Question

How do you determine if `f(x) = 2 cot x` is an even or odd function?

Answer 1

It is odd.

Explanation:

A visual approach is to consider what the graph looks like. An even function is symmetrical over the y-axis. `y = CotX` is not even.
An odd function has point symmetry about the origin (0,0). If you rotate the graph of `y=CotX` about (0,0), it matches the original graph. So it is an odd function.

The algebraic method is to consider that an even function satisfies the condition `f(x) = f(-x)`. Simply substituting x = 30 deg into your calculator will show that `2Cot(30) = 3.464` while `2Cot(-30) = -3.464` which are not the same.

An odd function must satisfy `f(-x) = -f(x)`, which the value for 30 deg clearly satisfies.

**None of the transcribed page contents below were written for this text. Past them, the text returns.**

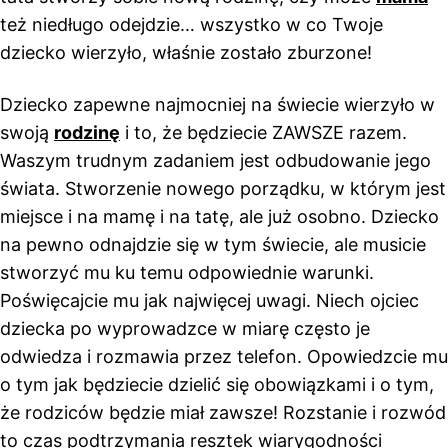
też niedługo odejdzie… wszystko w co Twoje
dziecko wierzyło, właśnie zostało zburzone!
Dziecko zapewne najmocniej na świecie wierzyło w
swoją
rodzinę
i to, że będziecie ZAWSZE razem.
Waszym trudnym zadaniem jest odbudowanie jego
świata. Stworzenie nowego porządku, w którym jest
miejsce i na mamę i na tatę, ale już osobno. Dziecko
na pewno odnajdzie się w tym świecie, ale musicie
stworzyć mu ku temu odpowiednie warunki.
Poświęcajcie mu jak najwięcej uwagi. Niech ojciec
dziecka po wyprowadzce w miarę często je
odwiedza i rozmawia przez telefon. Opowiedzcie mu
o tym jak będziecie dzielić się obowiązkami i o tym,
że rodziców będzie miał zawsze! Rozstanie i rozwód
to czas podtrzymania resztek wiarygodności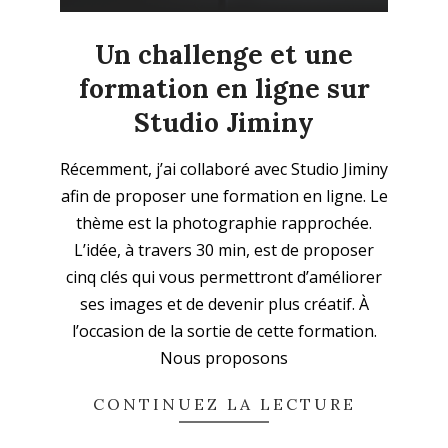
Un challenge et une
formation en ligne sur
Studio Jiminy
2022-
Récemment, j’ai collaboré avec Studio Jiminy
02-
afin de proposer une formation en ligne. Le
11
thème est la photographie rapprochée.
L’idée, à travers 30 min, est de proposer
cinq clés qui vous permettront d’améliorer
ses images et de devenir plus créatif. À
l’occasion de la sortie de cette formation.
Nous proposons
CONTINUEZ LA LECTURE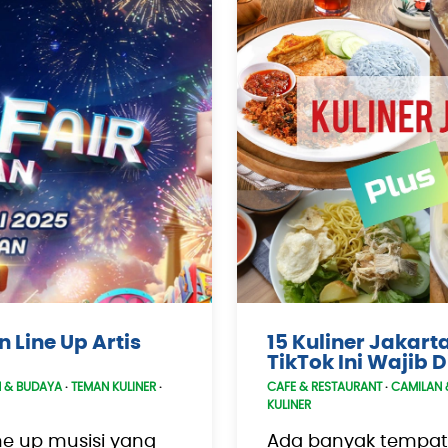
 Line Up Artis
15 Kuliner Jakart
TikTok Ini Wajib 
N & BUDAYA
·
TEMAN KULINER
·
CAFE & RESTAURANT
·
CAMILAN 
KULINER
ine up musisi yang
Ada banyak tempat 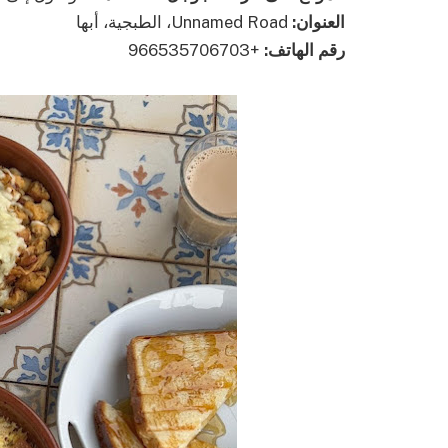
العنوان:
Unnamed Road، الطبجية، أبها
رقم الهاتف:
+966535706703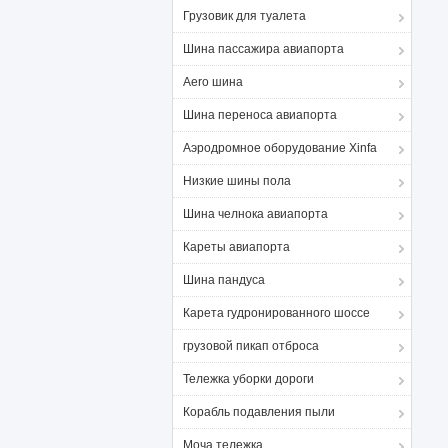
Грузовик для туалета
Шина пассажира авиапорта
Aero шина
Шина переноса авиапорта
Аэродромное оборудование Xinfa
Низкие шины пола
Шина челнока авиапорта
Кареты авиапорта
Шина пандуса
Карета гудронированного шоссе
грузовой пикап отброса
Тележка уборки дороги
Корабль подавления пыли
Моча тележка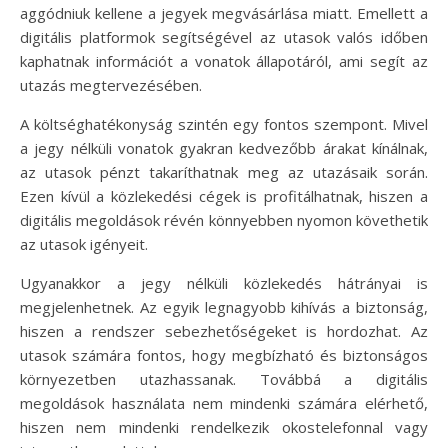
aggódniuk kellene a jegyek megvásárlása miatt. Emellett a
digitális platformok segítségével az utasok valós időben
kaphatnak információt a vonatok állapotáról, ami segít az
utazás megtervezésében.
A költséghatékonyság szintén egy fontos szempont. Mivel
a jegy nélküli vonatok gyakran kedvezőbb árakat kínálnak,
az utasok pénzt takaríthatnak meg az utazásaik során.
Ezen kívül a közlekedési cégek is profitálhatnak, hiszen a
digitális megoldások révén könnyebben nyomon követhetik
az utasok igényeit.
Ugyanakkor a jegy nélküli közlekedés hátrányai is
megjelenhetnek. Az egyik legnagyobb kihívás a biztonság,
hiszen a rendszer sebezhetőségeket is hordozhat. Az
utasok számára fontos, hogy megbízható és biztonságos
környezetben utazhassanak. Továbbá a digitális
megoldások használata nem mindenki számára elérhető,
hiszen nem mindenki rendelkezik okostelefonnal vagy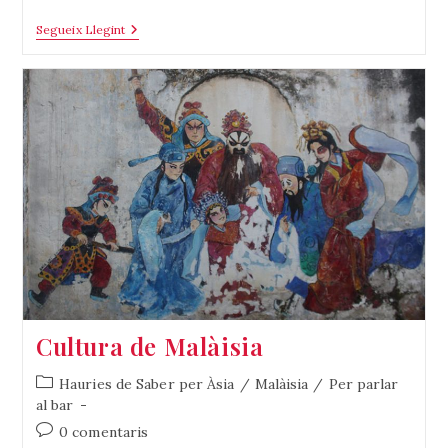
Coses
Segueix Llegint
Que
No
T’esperes
Per
Myanmar
Cultura de Malàisia
Categoria
Hauries de Saber per Àsia
/
Malàisia
/
Per parlar
de
al bar
l'entrada:
Comentaris
0 comentaris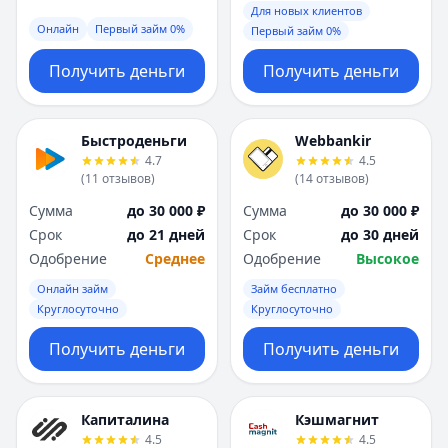
Для новых клиентов
Онлайн
Первый займ 0%
Первый займ 0%
Получить деньги
Получить деньги
Быстроденьги
Webbankir
4.7
4.5
(
11
отзывов
)
(
14
отзывов
)
Сумма
до 30 000 ₽
Сумма
до 30 000 ₽
Срок
до 21 дней
Срок
до 30 дней
Одобрение
Среднее
Одобрение
Высокое
Онлайн займ
Займ бесплатно
Круглосуточно
Круглосуточно
Получить деньги
Получить деньги
Капиталина
Кэшмагнит
4.5
4.5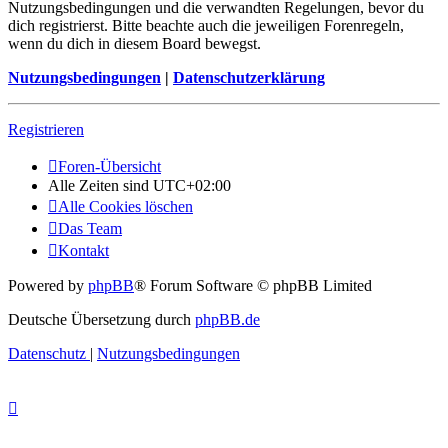
Nutzungsbedingungen und die verwandten Regelungen, bevor du
dich registrierst. Bitte beachte auch die jeweiligen Forenregeln,
wenn du dich in diesem Board bewegst.
Nutzungsbedingungen
|
Datenschutzerklärung
Registrieren
Foren-Übersicht
Alle Zeiten sind
UTC+02:00
Alle Cookies löschen
Das Team
Kontakt
Powered by
phpBB
® Forum Software © phpBB Limited
Deutsche Übersetzung durch
phpBB.de
Datenschutz
|
Nutzungsbedingungen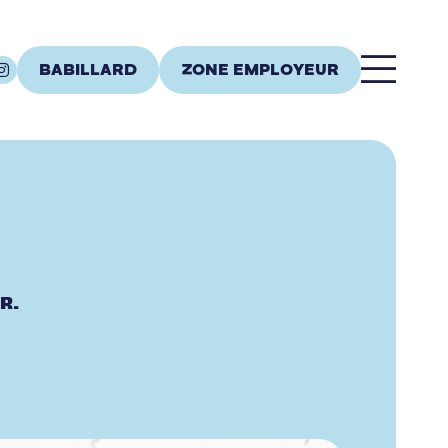
BABILLARD
ZONE EMPLOYEUR
R.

To prove that `2Cot(-x) = -2Cot(x)`, the condition for it to be an odd function, we use the trigonometric identities
`Cot(x) =(Cos(x))/(Sin(x)`
`Cos(-x) = Cos(x)`
`Sin(-x) = - Sin(x)`

Then,

`2Cot(-x) = 2((cos(-x))/sin(-x))`
`2cot(-x) = 2((cos(x))/(-sin(x)))`
`2cot(-x) = -2((cos(x))/sin(x))`
`2cot(-x) = -2cot(x)`
Q.E.D.